Beyond Medication and Talk Therapy

People with MCI might still be able to benefit from cognitive behavioral therapy or psychotherapy, but that becomes less likely as they decline, Burke said. “A huge part of psychotherapy is being able to remember what happened in a session.”

Even individuals whose dementia is too advanced for talk therapy can still benefit from lifestyle changes, though, Burke said. Engaging them in social activities and modifying their environment to minimize triggers that make them anxious or irritable can help improve their quality of life, she said.

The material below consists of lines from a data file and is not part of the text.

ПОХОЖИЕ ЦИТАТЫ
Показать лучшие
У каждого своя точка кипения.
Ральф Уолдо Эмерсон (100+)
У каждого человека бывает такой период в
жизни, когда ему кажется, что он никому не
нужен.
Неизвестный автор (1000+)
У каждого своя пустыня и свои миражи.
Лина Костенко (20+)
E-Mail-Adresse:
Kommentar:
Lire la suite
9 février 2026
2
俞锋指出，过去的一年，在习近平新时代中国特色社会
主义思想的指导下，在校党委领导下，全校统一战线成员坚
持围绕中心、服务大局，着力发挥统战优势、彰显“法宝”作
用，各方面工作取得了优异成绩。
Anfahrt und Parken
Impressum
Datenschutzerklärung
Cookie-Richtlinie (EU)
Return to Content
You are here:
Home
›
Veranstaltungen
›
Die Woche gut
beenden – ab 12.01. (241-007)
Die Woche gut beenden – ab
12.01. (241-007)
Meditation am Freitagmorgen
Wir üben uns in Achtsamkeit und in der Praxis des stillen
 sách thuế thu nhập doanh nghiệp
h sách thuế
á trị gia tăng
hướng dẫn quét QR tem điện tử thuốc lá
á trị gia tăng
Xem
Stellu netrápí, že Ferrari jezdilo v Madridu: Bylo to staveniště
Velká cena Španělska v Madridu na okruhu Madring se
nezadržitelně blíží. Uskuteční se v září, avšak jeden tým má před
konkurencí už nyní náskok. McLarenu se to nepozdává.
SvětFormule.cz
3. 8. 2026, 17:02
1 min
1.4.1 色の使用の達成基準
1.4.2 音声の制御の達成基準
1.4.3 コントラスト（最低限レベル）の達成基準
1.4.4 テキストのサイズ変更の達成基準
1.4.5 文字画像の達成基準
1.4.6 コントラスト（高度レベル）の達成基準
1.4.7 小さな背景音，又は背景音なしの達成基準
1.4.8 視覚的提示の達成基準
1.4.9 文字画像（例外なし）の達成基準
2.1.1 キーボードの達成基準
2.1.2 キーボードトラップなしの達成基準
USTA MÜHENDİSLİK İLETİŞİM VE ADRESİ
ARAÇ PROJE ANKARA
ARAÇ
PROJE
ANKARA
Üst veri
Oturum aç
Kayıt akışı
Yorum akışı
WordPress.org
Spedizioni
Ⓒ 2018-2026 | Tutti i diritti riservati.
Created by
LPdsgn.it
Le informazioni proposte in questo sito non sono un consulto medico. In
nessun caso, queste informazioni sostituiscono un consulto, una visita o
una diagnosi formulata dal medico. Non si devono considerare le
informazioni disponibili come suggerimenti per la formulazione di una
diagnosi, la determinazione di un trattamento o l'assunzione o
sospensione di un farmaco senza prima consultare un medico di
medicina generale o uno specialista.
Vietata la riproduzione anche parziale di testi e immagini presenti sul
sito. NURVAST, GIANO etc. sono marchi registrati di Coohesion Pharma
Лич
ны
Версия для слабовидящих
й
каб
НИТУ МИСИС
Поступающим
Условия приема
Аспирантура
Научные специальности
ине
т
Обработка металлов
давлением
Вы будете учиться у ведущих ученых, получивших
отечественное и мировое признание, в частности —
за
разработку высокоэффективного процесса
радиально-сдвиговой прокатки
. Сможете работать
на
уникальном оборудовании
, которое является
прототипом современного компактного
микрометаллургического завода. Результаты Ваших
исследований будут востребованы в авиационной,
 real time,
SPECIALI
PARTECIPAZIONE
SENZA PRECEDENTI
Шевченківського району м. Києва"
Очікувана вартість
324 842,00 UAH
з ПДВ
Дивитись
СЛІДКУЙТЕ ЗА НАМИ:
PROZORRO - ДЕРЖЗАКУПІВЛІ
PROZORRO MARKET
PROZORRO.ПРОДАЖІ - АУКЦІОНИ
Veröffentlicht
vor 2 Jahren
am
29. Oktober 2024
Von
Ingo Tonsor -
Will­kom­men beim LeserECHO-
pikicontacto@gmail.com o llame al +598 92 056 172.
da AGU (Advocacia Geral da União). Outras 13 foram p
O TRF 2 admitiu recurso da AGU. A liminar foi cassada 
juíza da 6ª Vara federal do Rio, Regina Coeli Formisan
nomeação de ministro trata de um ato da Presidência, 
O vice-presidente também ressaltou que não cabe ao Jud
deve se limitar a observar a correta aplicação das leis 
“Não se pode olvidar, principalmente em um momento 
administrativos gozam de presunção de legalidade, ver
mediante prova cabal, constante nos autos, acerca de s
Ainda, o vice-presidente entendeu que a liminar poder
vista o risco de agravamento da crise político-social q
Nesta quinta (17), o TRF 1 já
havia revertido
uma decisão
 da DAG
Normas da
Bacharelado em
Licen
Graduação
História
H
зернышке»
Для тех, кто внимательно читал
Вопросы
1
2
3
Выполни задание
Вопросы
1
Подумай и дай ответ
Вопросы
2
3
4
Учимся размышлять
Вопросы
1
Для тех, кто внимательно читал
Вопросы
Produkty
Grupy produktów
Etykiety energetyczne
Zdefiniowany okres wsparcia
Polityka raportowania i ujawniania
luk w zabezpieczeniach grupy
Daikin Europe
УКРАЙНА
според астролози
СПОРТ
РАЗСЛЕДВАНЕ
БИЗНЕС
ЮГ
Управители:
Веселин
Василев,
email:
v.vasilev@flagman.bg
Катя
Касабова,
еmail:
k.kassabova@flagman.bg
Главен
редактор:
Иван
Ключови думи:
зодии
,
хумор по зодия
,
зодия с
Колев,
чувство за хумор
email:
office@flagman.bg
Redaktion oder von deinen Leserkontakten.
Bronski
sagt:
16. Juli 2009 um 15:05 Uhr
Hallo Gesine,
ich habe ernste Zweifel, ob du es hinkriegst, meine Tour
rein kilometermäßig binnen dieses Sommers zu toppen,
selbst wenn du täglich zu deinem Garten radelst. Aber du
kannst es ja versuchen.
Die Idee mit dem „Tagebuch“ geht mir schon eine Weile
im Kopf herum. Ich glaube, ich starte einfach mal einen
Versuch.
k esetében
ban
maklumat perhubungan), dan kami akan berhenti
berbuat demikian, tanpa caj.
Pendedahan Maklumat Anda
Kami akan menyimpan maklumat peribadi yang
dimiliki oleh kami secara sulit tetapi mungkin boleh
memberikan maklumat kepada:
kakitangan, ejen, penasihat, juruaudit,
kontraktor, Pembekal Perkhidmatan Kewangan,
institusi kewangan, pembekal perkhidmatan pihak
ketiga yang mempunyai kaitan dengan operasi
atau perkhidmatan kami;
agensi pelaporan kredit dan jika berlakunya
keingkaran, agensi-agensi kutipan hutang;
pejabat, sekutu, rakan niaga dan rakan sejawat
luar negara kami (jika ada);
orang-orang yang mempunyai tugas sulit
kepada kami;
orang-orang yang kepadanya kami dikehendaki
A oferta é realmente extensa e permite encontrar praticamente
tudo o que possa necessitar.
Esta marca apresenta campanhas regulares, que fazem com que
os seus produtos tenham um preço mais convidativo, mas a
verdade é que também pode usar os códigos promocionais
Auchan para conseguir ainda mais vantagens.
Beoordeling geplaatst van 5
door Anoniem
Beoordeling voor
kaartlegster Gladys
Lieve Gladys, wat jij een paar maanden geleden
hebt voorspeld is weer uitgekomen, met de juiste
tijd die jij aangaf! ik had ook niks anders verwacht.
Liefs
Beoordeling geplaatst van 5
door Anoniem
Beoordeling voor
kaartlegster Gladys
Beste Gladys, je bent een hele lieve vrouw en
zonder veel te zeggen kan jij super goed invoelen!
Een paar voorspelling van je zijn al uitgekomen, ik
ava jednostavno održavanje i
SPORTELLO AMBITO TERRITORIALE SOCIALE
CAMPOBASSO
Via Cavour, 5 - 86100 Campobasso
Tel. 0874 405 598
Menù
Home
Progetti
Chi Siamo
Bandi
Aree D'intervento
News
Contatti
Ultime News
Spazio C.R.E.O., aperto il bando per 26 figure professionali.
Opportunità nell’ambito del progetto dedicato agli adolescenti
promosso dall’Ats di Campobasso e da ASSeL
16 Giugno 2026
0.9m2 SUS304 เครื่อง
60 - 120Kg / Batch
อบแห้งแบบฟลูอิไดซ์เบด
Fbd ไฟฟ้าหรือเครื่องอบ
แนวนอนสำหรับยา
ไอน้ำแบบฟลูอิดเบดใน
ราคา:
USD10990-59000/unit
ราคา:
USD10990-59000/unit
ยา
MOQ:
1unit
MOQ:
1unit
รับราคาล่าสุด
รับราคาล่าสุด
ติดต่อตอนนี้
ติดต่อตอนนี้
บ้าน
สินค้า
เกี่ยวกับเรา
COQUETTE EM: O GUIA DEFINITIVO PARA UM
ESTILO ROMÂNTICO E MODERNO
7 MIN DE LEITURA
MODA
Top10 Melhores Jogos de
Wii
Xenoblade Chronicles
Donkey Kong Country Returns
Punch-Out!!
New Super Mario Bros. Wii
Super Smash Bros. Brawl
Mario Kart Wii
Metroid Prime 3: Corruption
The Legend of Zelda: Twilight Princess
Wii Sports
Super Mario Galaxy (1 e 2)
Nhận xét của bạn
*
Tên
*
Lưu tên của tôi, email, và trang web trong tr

A recent pilot study suggested that increasing exposure to daylight can reduce depression in people with dementia. The 12-week study involved 77 people living in 8 dementia care communities. At 4 of the communities, staff took study participants to a room with windows for socialization from 8 am to 10 am each day. At the other 4 communities, staff took study participants to socialize in the mornings in a room illuminated only with typical artificial light.

At the end of the study, participants who had socialized in the rooms with daylight had a statistically significant decrease in their scores on the Cornell Scale for Depression in Dementia, while the other participants did not. More studies are needed to determine the appropriate timing, duration, wavelength, and intensity of light exposure for adults with dementia, the researchers concluded.

Another recent study suggested a perceived lack of social engagement is also associated with depressive symptoms in people with dementia. Researchers measured social engagement, medication use, and depressive symptoms in 402 community-dwelling adults whose average age was 86 years. The data were collected during the first interview at which the participants met the criteria for a dementia diagnosis. The researchers found a link between perceived social isolation and the severity of depressive symptoms but not between antidepressant use and severity of depressive symptoms.

Because the study participants were newly diagnosed, their dementia was mild to moderate. “At that stage, people can still engage,” coauthor Shah said. “If we break down some of the stigma around the diagnosis of dementia, it will help people build cultures of support and inclusiveness.”